Friday 16 May 2008

A little sugar in my bowl

I've been pondering recently what it must be like to be a curator in charge of buying for a contemporary art collection. How do you spend your budget?

Do you collect horizontally (as widely as possible across the spectrum of art being made at any given time) or vertically (collecting in depth a few artists who you believe to be of greatest importance)? Do you try to represent an artist's oeuvre with a single outstanding (probably expensive) piece, or do you buy around the fringes - a small painting, a set of prints, a couple of drawings instead of the epic canvas?

Do you focus your acquisitions on works to appear in/which have appeared in your exhibitions? I s'pose this is particularly significant when you're commissioning new work for a show - but what do you do if the commission produces a dud work?

How much of a personal take is desirable? And what about staff turnover: are 5 different personal takes in the span of 20 years going to create an invigorated or a haphazard collection?

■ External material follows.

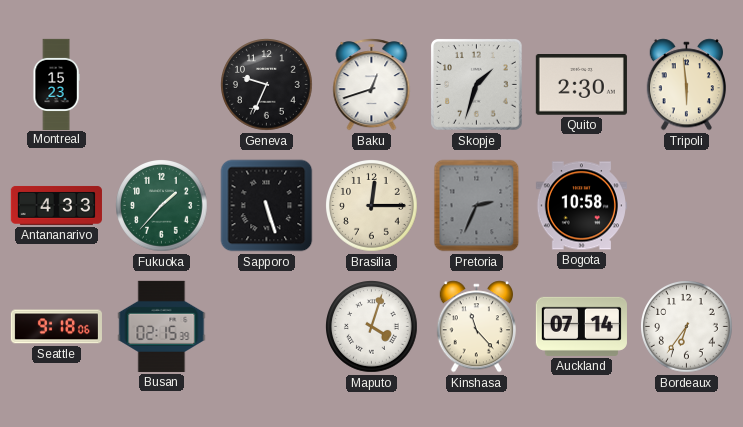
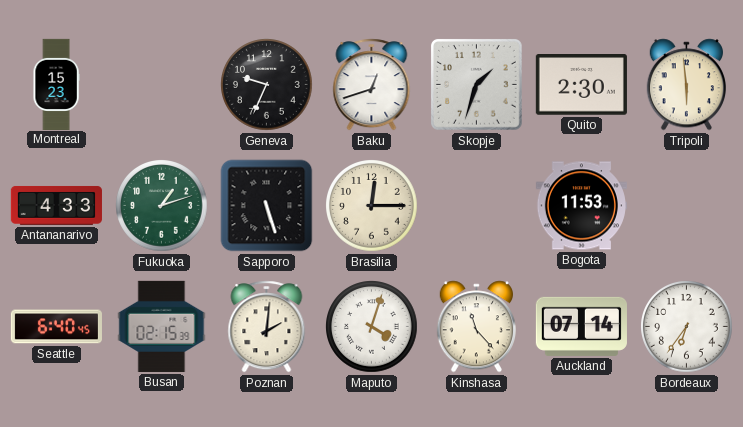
Fukuoka: 1:37 -> 1:12
Pretoria: 2:34 -> none
Bogota: 10:58 -> 11:53
Seattle: 9:18 -> 6:40
Poznan: none -> 2:01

Might buying by committee result in a well-rounded collection, or will the usual death-by-committee rule apply?

To try to answer some of my mulling, I went to some websites. Auckland Art Gallery told me that they were NZ's oldest and biggest arts institution, but didn't give me a collections policy to look at, or an outline of the areas they're actively collecting in. Te Papa has a collections policy page, but it didn't give me any specific information about how works are selected for the art collection (although I did find out that they have a responsibility to "collect works of art and items relating to history and the natural environment" a sentence which puzzled me until I inserted a mental comma after the word 'art'). Christchurch confirmed that they focus on significant Cantabrians, but the link to their Collections Policy brought up a quite terrifying Community Artworks Process Diagram (warning: PDF. second warning: I think this illustrates my 'death-by-committee' point). Dunedin is focusing on contemporary work.

The gallery that gave me the most information was the Govett-Brewster. Even if the recent acquisitions page doesn't appear to have been updated for a while, they give interesting detail, including acknowledging their deaccessioning policy. Normally I find the GBAG site frustrating, but today they win the rosette.